Amazon Launches Amazon Supply Chain Services to Challenge Major Shipping Giants
Amazon is opening its vast shipping network to third-party businesses, putting DHL, UPS, and FedEx directly in its crosshairs. Its new Amazon Supply Chain Services (ASCS) platform promises freight, distribution, fulfillment, and parcel delivery to companies of any size—whether or not they sell on Amazon’s marketplace. Early clients include Fortune 500 names like Procter & Gamble, 3M, Lands' End, and American Eagle Outfitters, according to The Verge.
This isn’t just another B2B logistics platform. Amazon is betting that businesses will pay to tap into the same fulfillment muscle that powers Prime’s same-day and next-day deliveries. ASCS packages up every stage of shipping, from importing goods to final delivery, and sells it as a unified service.
The timing is deliberate. Amazon spent over $80 billion on logistics in 2023 alone, building more warehouse space than FedEx and UPS combined. Now it wants to monetize that infrastructure the same way it turned excess server capacity into AWS—a side business that generated $90.8 billion in revenue last year. If ASCS succeeds, Amazon won’t just move its own boxes. It’ll control a growing chunk of the $2 trillion global logistics market.
How Amazon’s Shipping Expansion Could Disrupt the Logistics Industry
Amazon’s logistics network rivals the scale and precision of global carriers. It operates more than 1,000 fulfillment centers, 110 cargo planes, and 300,000 delivery vans worldwide. The company’s operational prowess—honed by 20 years of squeezing inefficiencies from ecommerce—could redraw supply chain maps for retailers and brands.
The ASCS model echoes Amazon Web Services’ winning playbook. By opening its infrastructure to external customers, Amazon is transforming a cost center into a profit engine. For businesses, this means access to Amazon’s software, data, and automation—tools that can optimize inventory placement, predict demand spikes, and route packages dynamically. Retailers burned by the holiday shipping meltdowns of 2020 and 2021 may see ASCS as a hedge against disruption.
For traditional carriers, the threat is existential. DHL and FedEx have spent decades building networks for predictable, scheduled freight. Amazon’s edge is its willingness to operate at breakneck speed and experiment with technology—think robotics, drone delivery pilots, and AI-powered route optimization. In 2022, Amazon delivered 5.2 billion packages in the US alone, outpacing FedEx’s ground business for the first time. If ASCS can offer two-day shipping and real-time tracking to any business, the old guard will have to match not just on price, but on speed and data transparency.
Amazon’s broader ambition is clear: become the default logistics layer for the internet, just as AWS became the backbone of the cloud.
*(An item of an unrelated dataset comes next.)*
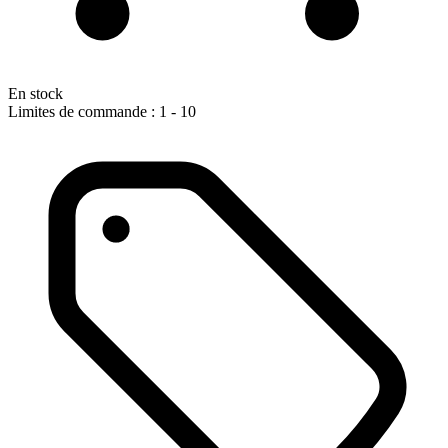
En stock
Limites de commande : 1 - 10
If it can siphon off high-margin enterprise customers from logistics incumbents, it could force a wave of consolidation akin to what AWS triggered in the data center industry.
What to Expect Next from Amazon’s Growing Supply Chain Ambitions
ASCS is just getting started. Watch for how quickly Amazon can sign up enterprise clients outside its traditional ecommerce orbit—think pharmaceuticals, automotive, or even B2B industrial supply. The company’s next moves will likely focus on rolling out specialized services, such as temperature-controlled shipping for health care, or custom integrations for direct-to-consumer brands.
Tech innovation is a given. Amazon has a track record of deploying warehouse robotics and predictive analytics at scale—expect ASCS to push even further with automation, AI-driven demand forecasting, and possibly drone or autonomous vehicle pilots for high-density routes. These investments could set a new bar for delivery speed and reliability, but also raise fresh regulatory and labor questions if automation displaces human drivers.
Rivals won’t stand still. UPS and FedEx have already started piloting their own “supply chain as a service” offerings, but Amazon’s full-stack approach—owning warehouses, planes, and last-mile delivery—gives it unmatched vertical integration. Expect aggressive pricing and service guarantees from incumbents as they battle to retain market share.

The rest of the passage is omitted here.